Silence fills the stale air and sometimes that silent air consumes our lungs. Breathing alone can not constitute living a fulfilled life. What we chose to do with our breath can move people and sometimes move mountains. The air I was breathing on this very saturated Saturday brought back an influx of memories: the time I was lost on a raft with my brother riding the rapids or the time I first experienced loneliness when my girlfriend pierced my heart at the vacant football bleachers. The air has all tasted the same to me and with each inhale memories never fail to inform me the person I am.
The city lights helped guide me to my worn down, inner city apartment that was 2 blocks away from several bars. Anyone over 6’2 would hit their head on the door frame. The apartment felt lonely once again, my bootleg candle is producing company and the only source of light. The sweet smell of tropical breeze helped my nose escape to paradise,but my eyes still told me to get a job, to make something of my life. The wallpaper looked floral, but the ripped material made the room look like a psychiatric ward, but this is home. I continue to question if I am alone in this struggle, if others have to stare at the same damn wallpaper. Friday evenings come and go, but this particular day went slower than usual. The rain drops grew louder and the city’s bedtime is approaching. As I stumble off the pull-out couch, I noticed two thuds…”Open up, it is Jeff, your landlord”. I threw on some ripped jeans and uncrusted my eyes as I stumbled to the door. The door squeaked opened and my landlord looked as he was just told the Mariners lost. Jeff’s eyes said it all, but the mouth confirmed that this Friday evening would be the last one in the apartment. I was waiting for the day where Jeff kicked me out, I haven’t paid rent in over three months, I understand it is a business. I leave my keys at his office and left my tropical breeze candle to burn in my absence.

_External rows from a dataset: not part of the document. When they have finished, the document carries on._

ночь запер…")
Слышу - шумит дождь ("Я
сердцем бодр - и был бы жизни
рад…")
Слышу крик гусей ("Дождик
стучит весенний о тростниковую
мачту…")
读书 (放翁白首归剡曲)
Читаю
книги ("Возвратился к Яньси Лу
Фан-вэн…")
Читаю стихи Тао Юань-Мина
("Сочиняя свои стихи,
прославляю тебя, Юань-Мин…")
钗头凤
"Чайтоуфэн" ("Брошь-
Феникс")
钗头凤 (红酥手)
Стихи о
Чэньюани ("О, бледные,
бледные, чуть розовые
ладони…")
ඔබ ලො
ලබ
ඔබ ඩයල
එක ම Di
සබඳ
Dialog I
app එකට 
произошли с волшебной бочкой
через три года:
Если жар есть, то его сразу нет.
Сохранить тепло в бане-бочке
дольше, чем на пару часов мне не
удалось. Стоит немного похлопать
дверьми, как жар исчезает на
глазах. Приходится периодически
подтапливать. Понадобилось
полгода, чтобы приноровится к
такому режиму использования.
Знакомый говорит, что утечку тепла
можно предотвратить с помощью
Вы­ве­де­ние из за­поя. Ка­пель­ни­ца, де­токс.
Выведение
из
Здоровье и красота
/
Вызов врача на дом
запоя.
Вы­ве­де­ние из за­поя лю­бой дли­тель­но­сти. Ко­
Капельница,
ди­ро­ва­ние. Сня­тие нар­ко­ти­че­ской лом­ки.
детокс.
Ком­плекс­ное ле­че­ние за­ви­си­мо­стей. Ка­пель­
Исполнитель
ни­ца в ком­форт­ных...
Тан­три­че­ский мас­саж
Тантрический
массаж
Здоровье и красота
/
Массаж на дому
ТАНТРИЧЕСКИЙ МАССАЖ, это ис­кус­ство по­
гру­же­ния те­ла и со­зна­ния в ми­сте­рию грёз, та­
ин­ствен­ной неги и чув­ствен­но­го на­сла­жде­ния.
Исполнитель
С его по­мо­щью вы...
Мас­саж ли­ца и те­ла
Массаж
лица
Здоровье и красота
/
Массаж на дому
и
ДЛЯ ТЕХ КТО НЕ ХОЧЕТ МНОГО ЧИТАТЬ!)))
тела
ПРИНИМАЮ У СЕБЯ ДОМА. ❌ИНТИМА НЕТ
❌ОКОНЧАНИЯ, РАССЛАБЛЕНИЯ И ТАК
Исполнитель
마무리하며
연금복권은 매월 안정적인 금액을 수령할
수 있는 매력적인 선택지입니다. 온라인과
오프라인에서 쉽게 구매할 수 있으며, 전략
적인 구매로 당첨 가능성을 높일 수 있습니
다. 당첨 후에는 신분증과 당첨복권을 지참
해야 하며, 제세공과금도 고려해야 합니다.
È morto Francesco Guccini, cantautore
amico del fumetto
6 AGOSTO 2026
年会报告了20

I survived the night but with the help of others just like me. The area I stayed for the night was under a bridge down the street from Safeco field with similarly haggard faces. These people had such beautiful lives, some had wives, husbands, beautiful kids and for them to sleep under the same bridge as myself proved that life can be unpredictable. The spirits were high and the campfire style set-up reminded me of the first time I ever experienced love and attention at fifth grade camp. The light and heat helped us survive the dark time we were all going through, The night-crawling, homeless committee and myself shared stories through the night and the cold air reminded me of how tough my skin is and how tender my heart is.

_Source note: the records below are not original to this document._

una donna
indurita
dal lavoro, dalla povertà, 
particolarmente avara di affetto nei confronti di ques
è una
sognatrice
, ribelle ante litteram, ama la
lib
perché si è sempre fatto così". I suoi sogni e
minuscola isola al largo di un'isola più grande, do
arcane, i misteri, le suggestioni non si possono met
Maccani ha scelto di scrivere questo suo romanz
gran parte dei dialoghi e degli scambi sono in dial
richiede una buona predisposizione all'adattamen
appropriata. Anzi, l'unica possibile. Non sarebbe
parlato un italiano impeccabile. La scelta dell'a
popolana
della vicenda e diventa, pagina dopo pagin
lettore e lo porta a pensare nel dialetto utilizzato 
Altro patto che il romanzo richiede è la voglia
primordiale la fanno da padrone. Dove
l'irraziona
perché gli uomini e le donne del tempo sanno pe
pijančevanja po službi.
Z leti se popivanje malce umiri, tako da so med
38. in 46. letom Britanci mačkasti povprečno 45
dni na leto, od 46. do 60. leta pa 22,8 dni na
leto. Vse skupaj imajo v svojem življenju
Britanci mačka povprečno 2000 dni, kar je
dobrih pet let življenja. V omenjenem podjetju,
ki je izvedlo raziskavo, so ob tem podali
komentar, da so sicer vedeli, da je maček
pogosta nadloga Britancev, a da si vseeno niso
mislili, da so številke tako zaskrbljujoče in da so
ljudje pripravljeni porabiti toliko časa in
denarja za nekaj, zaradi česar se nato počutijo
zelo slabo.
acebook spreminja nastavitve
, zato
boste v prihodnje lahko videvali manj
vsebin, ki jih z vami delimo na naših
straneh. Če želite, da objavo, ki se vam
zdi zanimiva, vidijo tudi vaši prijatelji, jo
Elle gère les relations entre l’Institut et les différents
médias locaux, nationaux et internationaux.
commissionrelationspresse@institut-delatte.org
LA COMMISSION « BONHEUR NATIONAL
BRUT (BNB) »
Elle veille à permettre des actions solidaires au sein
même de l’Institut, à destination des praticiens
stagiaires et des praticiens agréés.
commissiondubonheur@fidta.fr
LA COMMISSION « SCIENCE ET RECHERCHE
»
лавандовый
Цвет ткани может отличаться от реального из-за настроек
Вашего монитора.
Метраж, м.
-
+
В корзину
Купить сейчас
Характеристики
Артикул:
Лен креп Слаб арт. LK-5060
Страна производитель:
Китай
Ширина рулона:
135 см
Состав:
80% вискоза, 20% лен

Two weeks have passed and I look around, I am now used to dirt stained skin and rotten breath caused by food we scavenge. The last bite of food was gone, so I wandered off looking for more. I hear “Ken Griffey Jr. up to bat, 2-3 count… bottom of the third” from a distance. I start to follow that voice. The lights from some open stores illuminate my path as I draw closer to the voice. The rancid smell of the bars I pass reminded me why I was in this position, walking down a dark path looking for food. I finally arrived to the lit up stadium, every light behind me has darkened, The lights and the voice from the stadium attracted me and I find myself walking in because no one was watching the gates. I see thousands of dedicated fans around me screaming for the Mariners to win. I shed a tear as a nostalgic memory of me hitting t-balls entered my brain. How could all that innocence go away? What happened? At this point, nothing else mattered, I forget about my divorce, my overdose, my job that paid six figures, I forgot it all. I take a deep breath, take on the strong forces of memories and I exhale, I realize I am at ease when I hear the crack of the bat and I find my new home.